Einigermaßen stabile Felsen in der unablässigen Brandung dieser emotionalen Achterbahnfahrt, sind allein ihre zwei Mitbewohner und damit der einzige – zudem auch noch heterosexuelle – Mann von Belang dieses weiblich dominierten Liebesreigens. Ein Whirlpool der Gefühle, in dem Hanna jede Frau, die ihr schöne Augen macht, ausdrücklich "hot" findet und trotzdem nach spätestens zehn Minuten jeder Folge verlässlich im Eistrog abgekühlter Erwartungen landet.

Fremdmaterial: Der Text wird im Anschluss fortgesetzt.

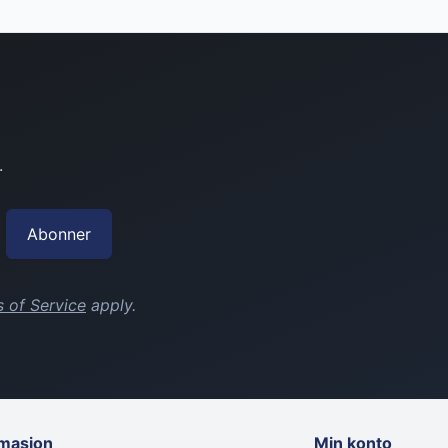
.
Abonner
 of Service
apply.
rmasjon
Min konto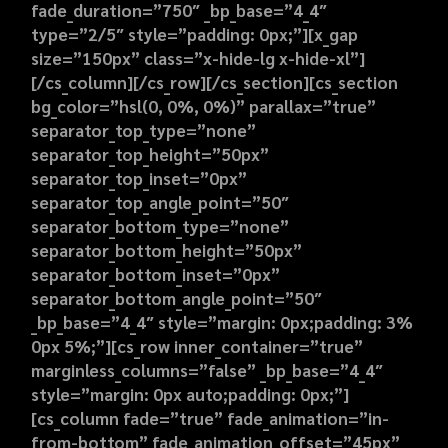
fade_duration=”750″ _bp_base=”4_4″
type=”2/5″ style=”padding: 0px;”][x_gap
size=”150px” class=”x-hide-lg x-hide-xl”]
[/cs_column][/cs_row][/cs_section][cs_section
bg_color=”hsl(0, 0%, 0%)” parallax=”true”
separator_top_type=”none”
separator_top_height=”50px”
separator_top_inset=”0px”
separator_top_angle_point=”50″
separator_bottom_type=”none”
separator_bottom_height=”50px”
separator_bottom_inset=”0px”
separator_bottom_angle_point=”50″
_bp_base=”4_4″ style=”margin: 0px;padding: 3%
0px 5%;”][cs_row inner_container=”true”
marginless_columns=”false” _bp_base=”4_4″
style=”margin: 0px auto;padding: 0px;”]
[cs_column fade=”true” fade_animation=”in-
from-bottom” fade_animation_offset=”45px”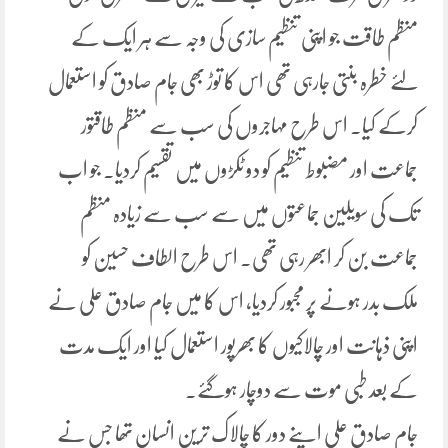
منظم طاقت جو اپنی تنظیم سازی کی وجہ سے ہر ایک کے
لئے خطرہ بنتی جارہی تھی اس کا توڑ بھی جام صادق کو استعمال
کرکے کیا۔ اس طرح مہاجروں کی سب سے منظم طاقتور
جماعت اور مضبوط تنظیم کو دو ٹکڑوں میں تقسیم کردیا۔ جو اب
تک کی سویلین جماعتوں میں سے سب سے زیادہ منظم
جماعت بن کر ابھر رہی تھی۔ اس طرح الطاف حسین کو
ملک بدر ہونے پر مجبور کردیا، اس کا میں جام صادق علی نے
اپنی ذہانت اور چالاکیوں کا بھرپور استعمال کیا اور ایک مدت
کے بعد طبی موت سے دوچار ہوگئے۔
جام صادق علی اپنے دور کا چالاک ترین انسان تھا جس نے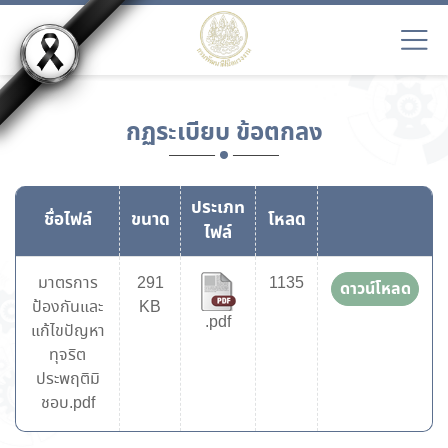
กฏระเบียบ ข้อตกลง
ประเภท
ชื่อไฟล์
ขนาด
โหลด
ไฟล์
มาตรการ
291
1135
ดาวน์โหลด
ป้องกันและ
KB
.pdf
แก้ไขปัญหา
ทุจริต
ประพฤติมิ
ชอบ.pdf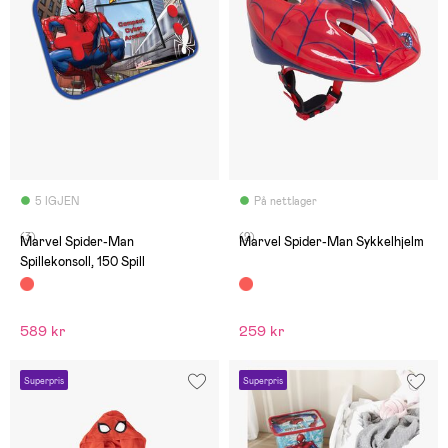
5 IGJEN
På nettlager
(3)
(2)
Marvel Spider-Man
Marvel Spider-Man Sykkelhjelm
Spillekonsoll, 150 Spill
589 kr
259 kr
Superpris
Superpris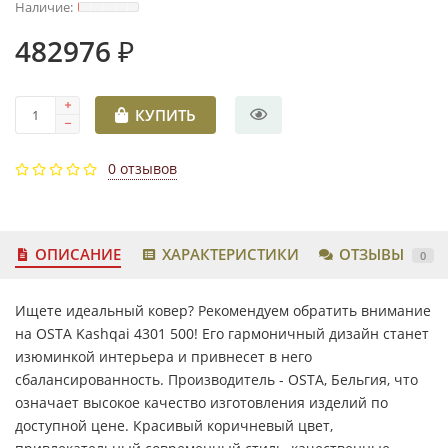
482976 ₽
КУПИТЬ
0 отзывов
ОПИСАНИЕ
ХАРАКТЕРИСТИКИ
ОТЗЫВЫ
0
Ищете идеальный ковер? Рекомендуем обратить внимание
на OSTA Kashqai 4301 500! Его гармоничный дизайн станет
изюминкой интерьера и привнесет в него
сбалансированность. Производитель - OSTA, Бельгия, что
означает высокое качество изготовления изделий по
доступной цене. Красивый коричневый цвет,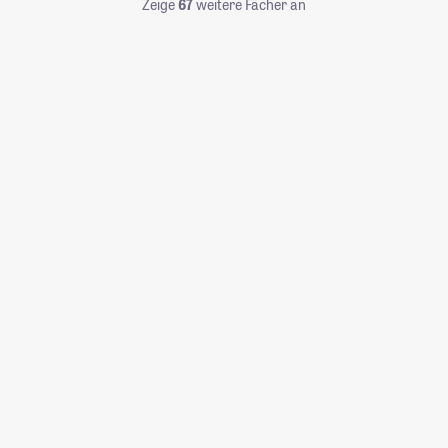
Zeige
67
weitere Fächer an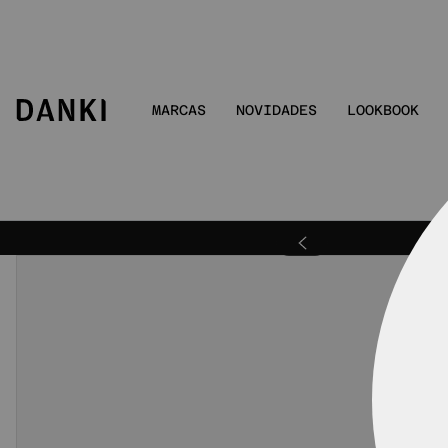
MARCAS
NOVIDADES
LOOKBOOK
ra | DANKIBEMVINDO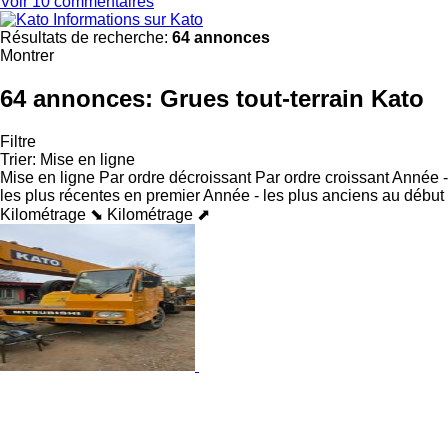
Voir 10 commentaires
Informations sur Kato
Résultats de recherche:
64 annonces
Montrer
64 annonces:
Grues tout-terrain Kato
Filtre
Trier
:
Mise en ligne
Mise en ligne
Par ordre décroissant
Par ordre croissant
Année -
les plus récentes en premier
Année - les plus anciens au début
Kilométrage ⬊
Kilométrage ⬈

Was Regisseurin Leonie Krippendorff sich da gemeinsam mit Marlene Melchior ins Drehbuch raspelkurzer Episoden geschrieben hat, scheint also ein modernes Hipster-Märchen bindungsgestörter Großstadtgewächse auf der Suche nach Nestwärme zu sein, mit dem gerade Nischen-Kanäle und Streamingdienste zurzeit Quote machen.

Dass die Hauptcharaktere hier allesamt lesbisch und dennoch – pardon: ziemlich "normal" sind, gibt der Serie indes eine ganz andere, zutiefst emanzipative Wendung. Es mögen zwar durchweg viel zu heiße Frauen mit viel zu tollen Körpern in viel zu großen Wohnungen sein. Doch die enorme Bandbreite von Hannas Freundinnen erweitert das bürgerliche Zerrbild homosexueller Typologien um maximal diverse Lesben, die sich der Durchschnittshetero im Traum kaum vorstellen könnte. Von spießig über derbe bis ganz schön gewöhnlich ist alles dabei, aber nichts davon definiert sich allein über die sexuelle Präferenz.

Und so erzählt eine "Instant-Serie", die das ZDF zunächst online zeigt und wenig später auchin ZDFneo, sechsmal zwölf Minuten deutsche LGBTQI-Normalität, ohne deren Außergewöhnlichkeit zu verleugnen. Vielleicht sollte die Stadt München beim nächsten Länderspiel einer rechtspopulistischen Autokratie in München also "Loving her" auf ihre Allianz-Arena projizieren. Das wäre noch abwechslungsreicher als Regenbogenfarben und bei aller emanzipativen Wucht ganz schön unterhaltsam.

Alle sechs nur rund zehnminütigen Folgen von "Loving her" stehen ab sofort in der ZDF-Mediathek zum Abruf bereit, ZDFneo strahlt sie am Samstag, 3. Juli ab 21:40 Uhr in einem Rutsch aus.